(Stored dataset items)
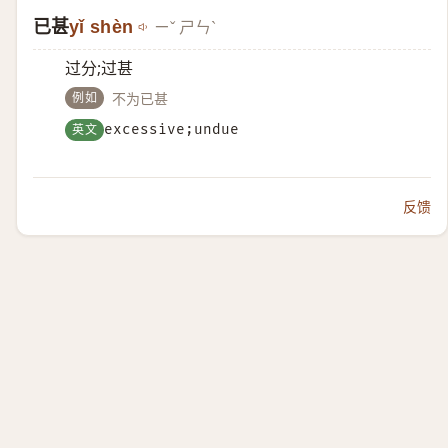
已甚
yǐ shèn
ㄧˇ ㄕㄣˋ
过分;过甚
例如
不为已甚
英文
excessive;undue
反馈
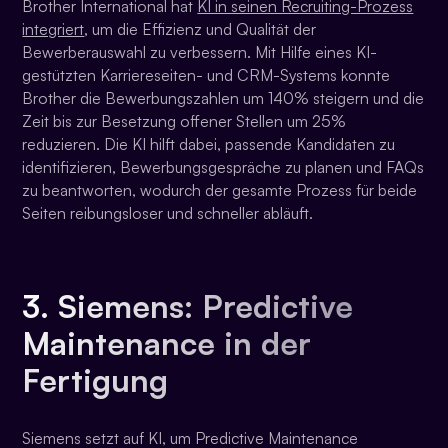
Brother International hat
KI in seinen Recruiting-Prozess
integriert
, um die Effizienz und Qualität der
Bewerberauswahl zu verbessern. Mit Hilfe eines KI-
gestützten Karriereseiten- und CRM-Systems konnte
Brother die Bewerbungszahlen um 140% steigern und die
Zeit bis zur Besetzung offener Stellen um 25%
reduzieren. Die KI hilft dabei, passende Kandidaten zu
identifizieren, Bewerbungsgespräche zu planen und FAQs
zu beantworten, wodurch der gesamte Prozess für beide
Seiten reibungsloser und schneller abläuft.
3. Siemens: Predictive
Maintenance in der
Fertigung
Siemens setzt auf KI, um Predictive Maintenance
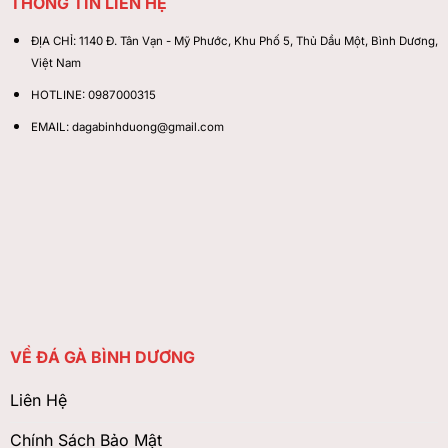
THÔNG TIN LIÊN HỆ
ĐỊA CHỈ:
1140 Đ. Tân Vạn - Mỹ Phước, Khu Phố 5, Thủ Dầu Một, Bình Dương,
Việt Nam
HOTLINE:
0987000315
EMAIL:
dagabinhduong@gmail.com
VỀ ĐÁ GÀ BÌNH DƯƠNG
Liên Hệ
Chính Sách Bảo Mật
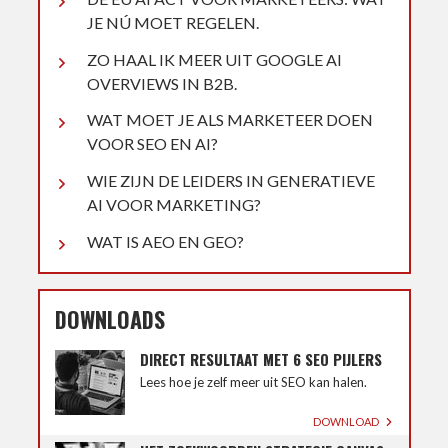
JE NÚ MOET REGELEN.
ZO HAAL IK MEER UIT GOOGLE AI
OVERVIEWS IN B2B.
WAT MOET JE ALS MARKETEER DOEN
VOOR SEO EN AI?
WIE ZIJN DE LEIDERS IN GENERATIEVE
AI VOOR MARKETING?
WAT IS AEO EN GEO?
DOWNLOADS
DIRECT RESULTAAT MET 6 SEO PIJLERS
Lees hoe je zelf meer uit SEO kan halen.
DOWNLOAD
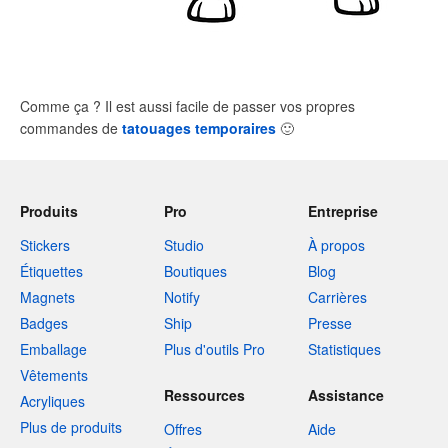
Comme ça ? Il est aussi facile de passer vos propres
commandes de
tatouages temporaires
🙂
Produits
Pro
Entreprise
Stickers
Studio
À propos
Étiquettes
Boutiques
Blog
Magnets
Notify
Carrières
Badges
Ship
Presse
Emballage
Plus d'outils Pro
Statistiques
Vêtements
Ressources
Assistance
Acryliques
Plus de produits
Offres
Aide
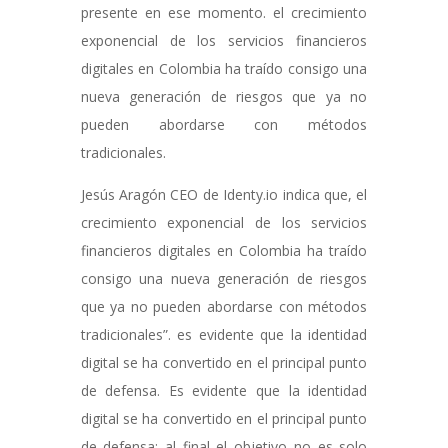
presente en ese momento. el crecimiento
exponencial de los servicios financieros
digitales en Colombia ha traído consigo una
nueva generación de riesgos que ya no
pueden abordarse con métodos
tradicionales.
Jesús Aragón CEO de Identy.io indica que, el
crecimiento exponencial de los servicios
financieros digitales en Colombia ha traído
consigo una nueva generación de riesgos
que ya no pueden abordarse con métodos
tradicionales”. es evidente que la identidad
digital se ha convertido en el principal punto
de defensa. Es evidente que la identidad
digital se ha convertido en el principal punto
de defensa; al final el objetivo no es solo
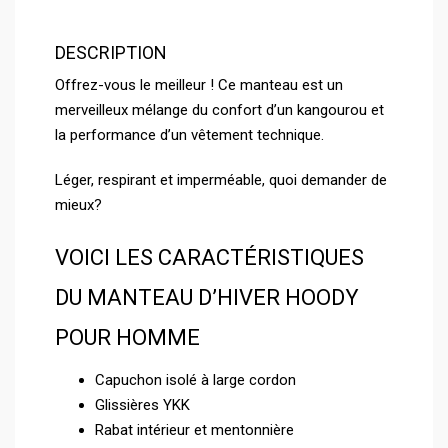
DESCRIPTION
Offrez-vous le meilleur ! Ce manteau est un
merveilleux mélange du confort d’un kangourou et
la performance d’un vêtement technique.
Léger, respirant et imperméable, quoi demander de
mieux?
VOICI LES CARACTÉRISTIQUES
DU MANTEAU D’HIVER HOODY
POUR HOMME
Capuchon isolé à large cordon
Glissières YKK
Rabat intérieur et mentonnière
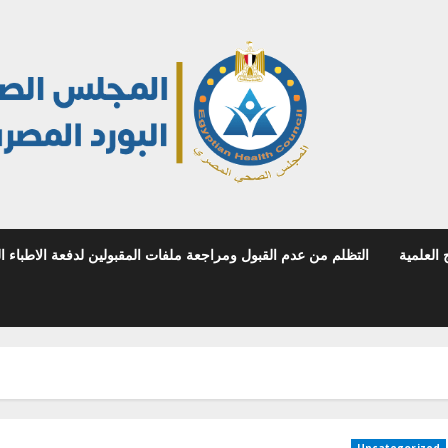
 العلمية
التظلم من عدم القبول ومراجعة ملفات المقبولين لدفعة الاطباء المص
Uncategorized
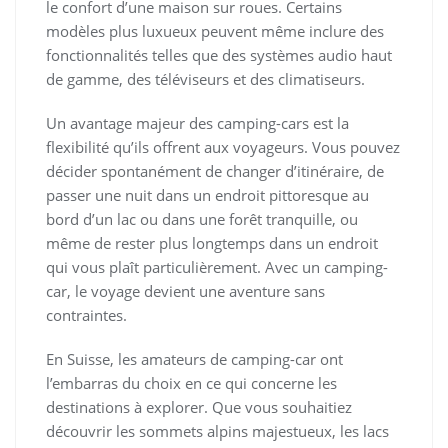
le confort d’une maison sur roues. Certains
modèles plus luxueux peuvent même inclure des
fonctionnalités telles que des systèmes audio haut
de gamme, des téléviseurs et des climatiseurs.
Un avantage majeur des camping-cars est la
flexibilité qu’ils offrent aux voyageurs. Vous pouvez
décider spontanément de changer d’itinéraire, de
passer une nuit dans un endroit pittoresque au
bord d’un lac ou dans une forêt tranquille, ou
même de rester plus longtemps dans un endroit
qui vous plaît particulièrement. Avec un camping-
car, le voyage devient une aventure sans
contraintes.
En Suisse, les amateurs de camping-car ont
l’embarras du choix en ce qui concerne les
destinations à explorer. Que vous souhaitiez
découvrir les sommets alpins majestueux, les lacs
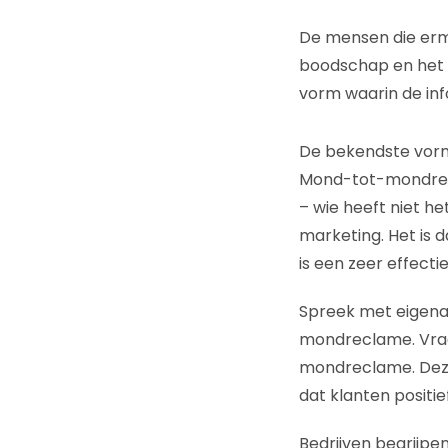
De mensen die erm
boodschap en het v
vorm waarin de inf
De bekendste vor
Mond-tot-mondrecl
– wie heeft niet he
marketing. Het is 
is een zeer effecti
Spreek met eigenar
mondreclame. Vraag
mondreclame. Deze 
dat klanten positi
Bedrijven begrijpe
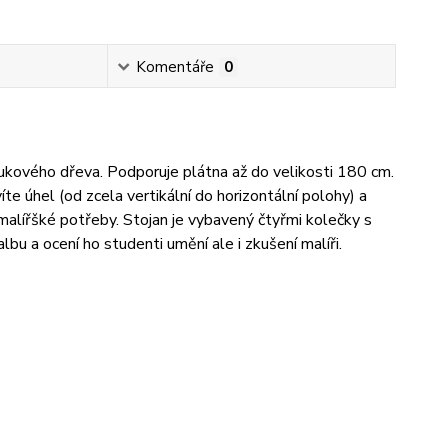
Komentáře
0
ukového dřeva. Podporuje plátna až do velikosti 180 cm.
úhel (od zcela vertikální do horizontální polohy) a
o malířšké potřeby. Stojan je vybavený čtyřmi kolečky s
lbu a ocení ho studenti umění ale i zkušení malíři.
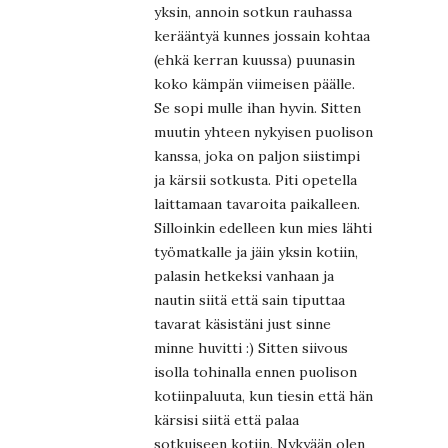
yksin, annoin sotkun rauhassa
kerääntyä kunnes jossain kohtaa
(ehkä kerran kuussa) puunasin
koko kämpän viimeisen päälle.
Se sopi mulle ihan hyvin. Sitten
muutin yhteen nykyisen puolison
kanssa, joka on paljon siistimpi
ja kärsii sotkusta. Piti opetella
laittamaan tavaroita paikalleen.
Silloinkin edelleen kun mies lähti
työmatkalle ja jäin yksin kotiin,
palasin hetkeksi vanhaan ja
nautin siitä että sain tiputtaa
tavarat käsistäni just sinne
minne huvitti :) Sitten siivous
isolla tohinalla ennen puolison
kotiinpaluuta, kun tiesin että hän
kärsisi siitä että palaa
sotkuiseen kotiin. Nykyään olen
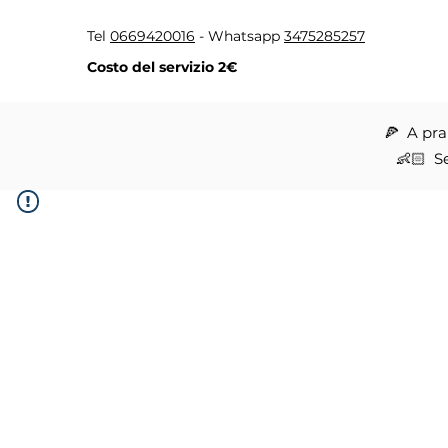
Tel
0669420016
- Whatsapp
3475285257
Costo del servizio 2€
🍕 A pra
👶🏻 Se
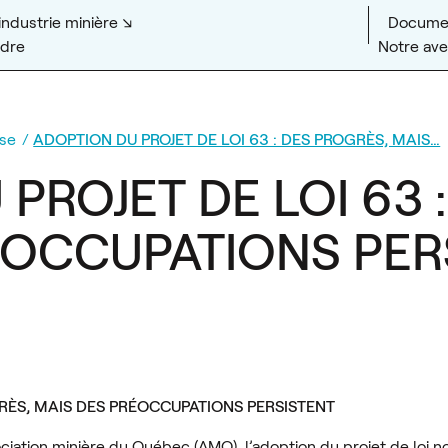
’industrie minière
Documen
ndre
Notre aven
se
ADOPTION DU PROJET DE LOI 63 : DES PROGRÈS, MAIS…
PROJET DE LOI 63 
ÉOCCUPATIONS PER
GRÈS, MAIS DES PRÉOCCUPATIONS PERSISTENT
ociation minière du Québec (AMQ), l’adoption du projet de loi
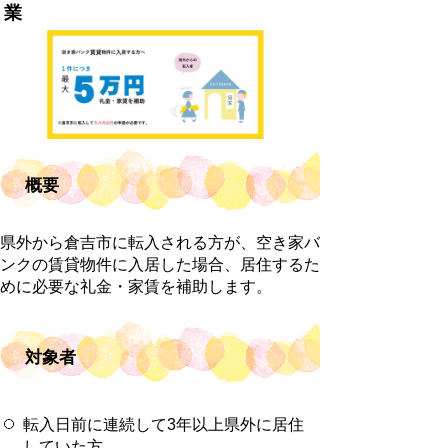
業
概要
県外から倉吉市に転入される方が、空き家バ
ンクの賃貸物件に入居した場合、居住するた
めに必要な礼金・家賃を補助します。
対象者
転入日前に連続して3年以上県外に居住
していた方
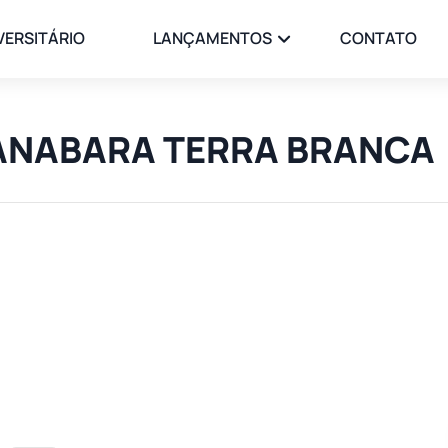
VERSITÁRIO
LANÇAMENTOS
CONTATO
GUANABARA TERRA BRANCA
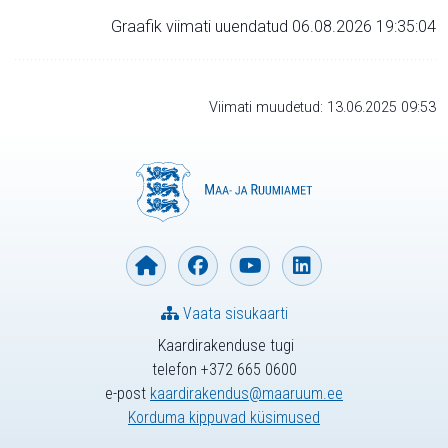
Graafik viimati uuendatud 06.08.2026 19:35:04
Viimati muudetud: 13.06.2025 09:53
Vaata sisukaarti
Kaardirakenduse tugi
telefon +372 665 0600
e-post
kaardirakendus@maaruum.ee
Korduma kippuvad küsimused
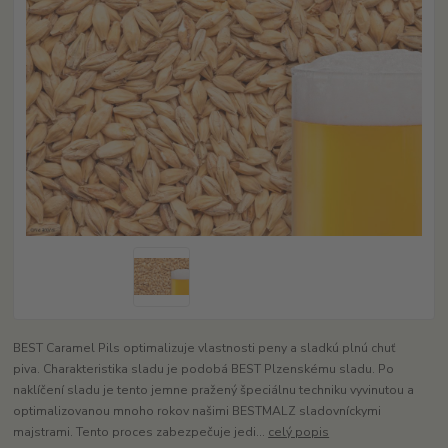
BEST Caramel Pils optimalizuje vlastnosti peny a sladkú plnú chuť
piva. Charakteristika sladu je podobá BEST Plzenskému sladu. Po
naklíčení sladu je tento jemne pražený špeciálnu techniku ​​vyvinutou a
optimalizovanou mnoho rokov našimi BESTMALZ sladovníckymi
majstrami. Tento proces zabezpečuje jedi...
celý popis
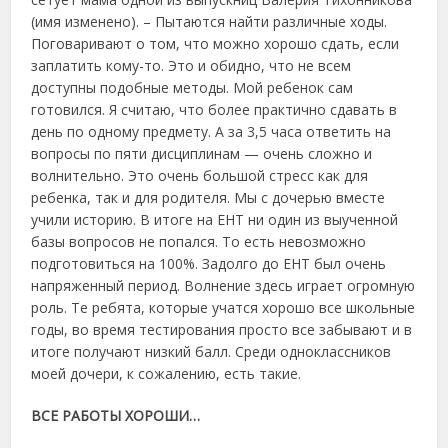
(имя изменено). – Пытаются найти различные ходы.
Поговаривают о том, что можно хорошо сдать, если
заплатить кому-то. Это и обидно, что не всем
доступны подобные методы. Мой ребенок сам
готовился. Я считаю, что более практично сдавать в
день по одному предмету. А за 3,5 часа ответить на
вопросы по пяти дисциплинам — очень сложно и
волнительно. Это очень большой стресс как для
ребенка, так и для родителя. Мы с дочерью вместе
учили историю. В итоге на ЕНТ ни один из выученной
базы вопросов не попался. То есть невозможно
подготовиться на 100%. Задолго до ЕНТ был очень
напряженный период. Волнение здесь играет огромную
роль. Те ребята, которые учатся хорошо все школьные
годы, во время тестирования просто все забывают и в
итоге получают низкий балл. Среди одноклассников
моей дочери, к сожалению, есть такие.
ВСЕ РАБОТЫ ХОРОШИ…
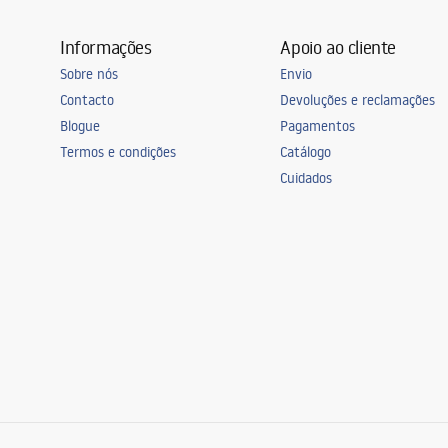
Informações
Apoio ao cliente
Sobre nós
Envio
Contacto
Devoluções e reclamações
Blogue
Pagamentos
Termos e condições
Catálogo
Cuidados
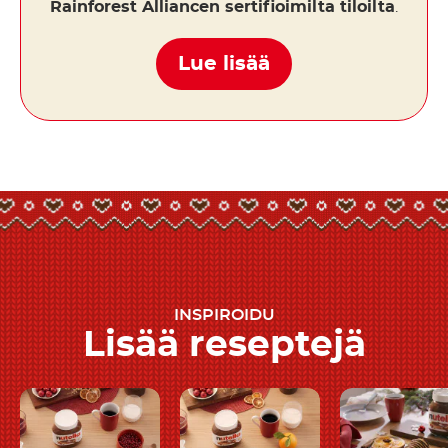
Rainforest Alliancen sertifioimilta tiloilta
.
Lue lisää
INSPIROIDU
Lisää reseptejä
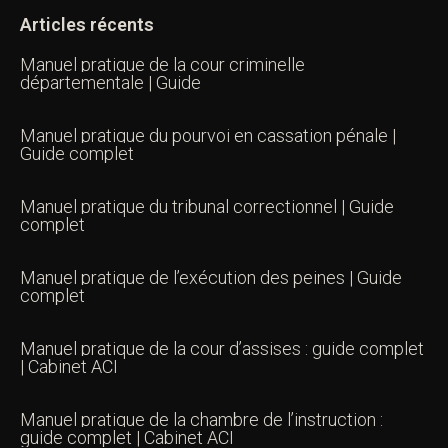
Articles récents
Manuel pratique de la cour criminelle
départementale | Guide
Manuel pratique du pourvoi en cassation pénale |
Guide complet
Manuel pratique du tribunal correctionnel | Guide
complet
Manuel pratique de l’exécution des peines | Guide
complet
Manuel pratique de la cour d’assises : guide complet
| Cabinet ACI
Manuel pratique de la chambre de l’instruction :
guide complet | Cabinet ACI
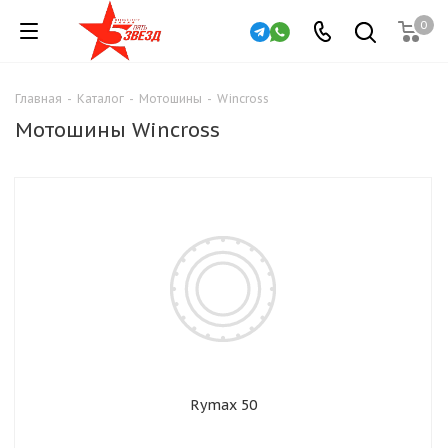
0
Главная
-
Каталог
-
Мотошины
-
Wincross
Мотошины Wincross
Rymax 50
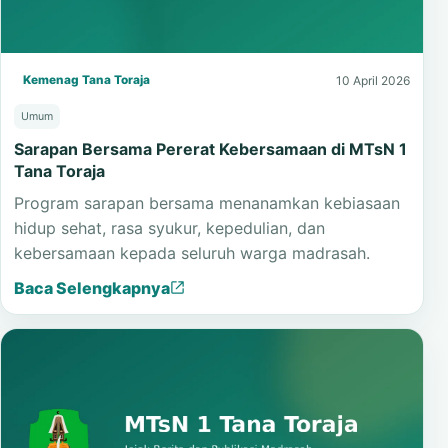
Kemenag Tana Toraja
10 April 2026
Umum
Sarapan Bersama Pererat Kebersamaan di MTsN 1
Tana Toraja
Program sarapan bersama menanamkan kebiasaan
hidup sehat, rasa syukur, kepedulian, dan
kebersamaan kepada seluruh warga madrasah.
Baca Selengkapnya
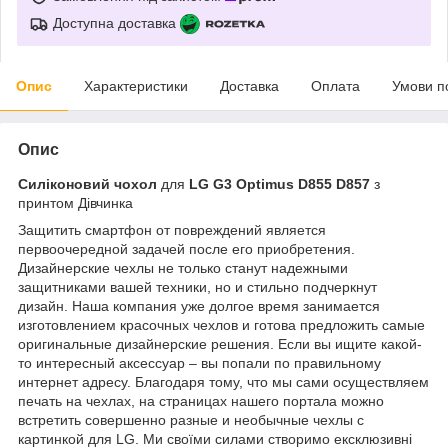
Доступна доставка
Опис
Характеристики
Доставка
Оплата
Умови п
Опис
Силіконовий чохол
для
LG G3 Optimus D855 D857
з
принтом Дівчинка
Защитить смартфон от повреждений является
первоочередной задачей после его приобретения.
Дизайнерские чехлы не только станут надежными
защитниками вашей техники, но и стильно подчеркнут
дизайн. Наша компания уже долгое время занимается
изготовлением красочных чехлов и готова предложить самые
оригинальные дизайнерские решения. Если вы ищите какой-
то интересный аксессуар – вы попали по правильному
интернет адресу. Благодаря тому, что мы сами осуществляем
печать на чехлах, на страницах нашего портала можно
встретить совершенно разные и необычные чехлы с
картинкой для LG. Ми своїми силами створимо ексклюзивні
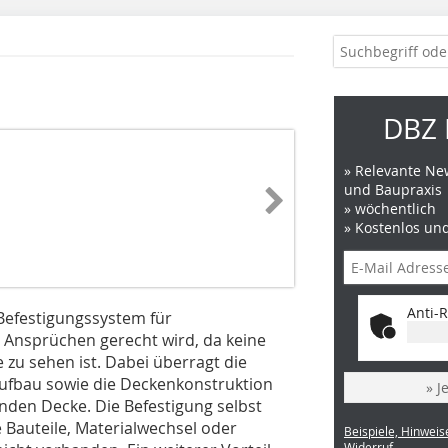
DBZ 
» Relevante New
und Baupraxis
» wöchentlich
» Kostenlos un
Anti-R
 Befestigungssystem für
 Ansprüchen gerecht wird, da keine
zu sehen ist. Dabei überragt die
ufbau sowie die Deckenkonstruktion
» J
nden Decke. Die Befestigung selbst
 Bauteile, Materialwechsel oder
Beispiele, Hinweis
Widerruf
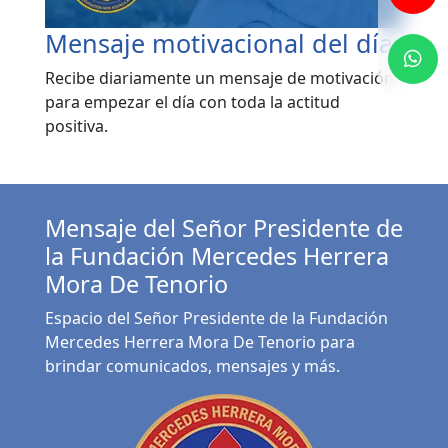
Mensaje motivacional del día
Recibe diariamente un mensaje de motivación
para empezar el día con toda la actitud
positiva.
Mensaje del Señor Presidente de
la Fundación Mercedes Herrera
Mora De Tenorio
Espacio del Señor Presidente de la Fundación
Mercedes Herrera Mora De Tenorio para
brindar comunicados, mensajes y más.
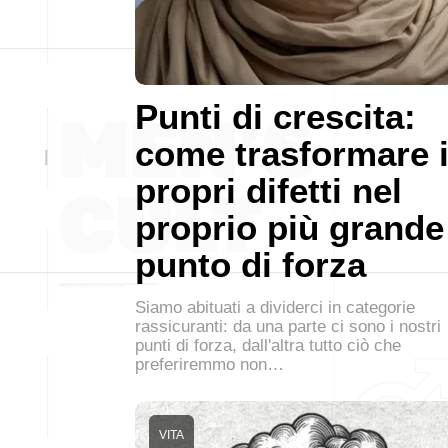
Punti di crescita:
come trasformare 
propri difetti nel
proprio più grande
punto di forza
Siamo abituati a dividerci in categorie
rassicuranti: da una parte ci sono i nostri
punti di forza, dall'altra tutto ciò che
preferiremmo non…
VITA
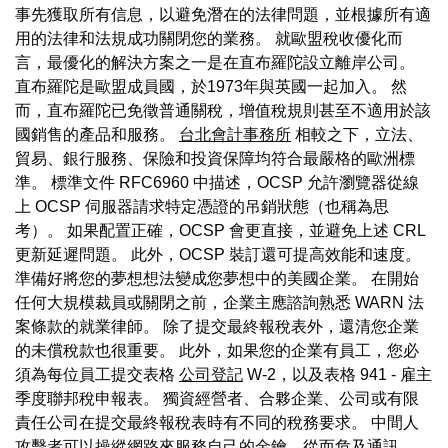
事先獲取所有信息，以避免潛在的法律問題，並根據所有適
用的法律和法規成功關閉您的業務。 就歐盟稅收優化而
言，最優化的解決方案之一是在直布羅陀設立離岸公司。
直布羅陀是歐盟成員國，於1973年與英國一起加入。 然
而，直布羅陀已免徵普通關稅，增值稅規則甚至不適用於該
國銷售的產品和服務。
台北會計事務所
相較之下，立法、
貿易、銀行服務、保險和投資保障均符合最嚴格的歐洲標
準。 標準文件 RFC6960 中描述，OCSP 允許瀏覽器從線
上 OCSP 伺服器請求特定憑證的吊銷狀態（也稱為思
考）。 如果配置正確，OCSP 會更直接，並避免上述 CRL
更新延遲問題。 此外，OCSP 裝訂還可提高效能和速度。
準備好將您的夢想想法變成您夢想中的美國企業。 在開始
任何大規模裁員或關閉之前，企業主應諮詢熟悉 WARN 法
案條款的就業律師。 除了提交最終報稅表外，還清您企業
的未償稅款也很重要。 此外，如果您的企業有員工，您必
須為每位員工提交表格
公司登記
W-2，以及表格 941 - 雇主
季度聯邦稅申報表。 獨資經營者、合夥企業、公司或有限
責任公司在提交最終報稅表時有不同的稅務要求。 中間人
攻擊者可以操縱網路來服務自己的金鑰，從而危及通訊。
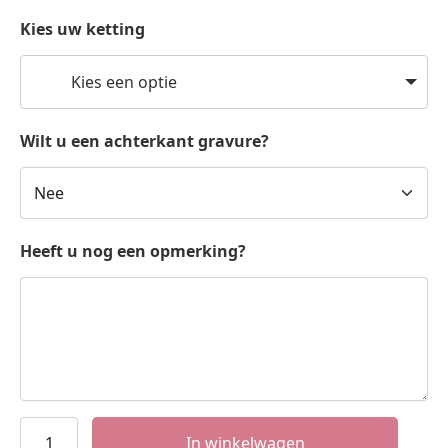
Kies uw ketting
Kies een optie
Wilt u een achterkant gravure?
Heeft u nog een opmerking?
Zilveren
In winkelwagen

**ACTION ITEM:**
Go through the data line by line and work out how many lines contain "Siemens". Give only that number.

**EXERCISE ANSWER:**
2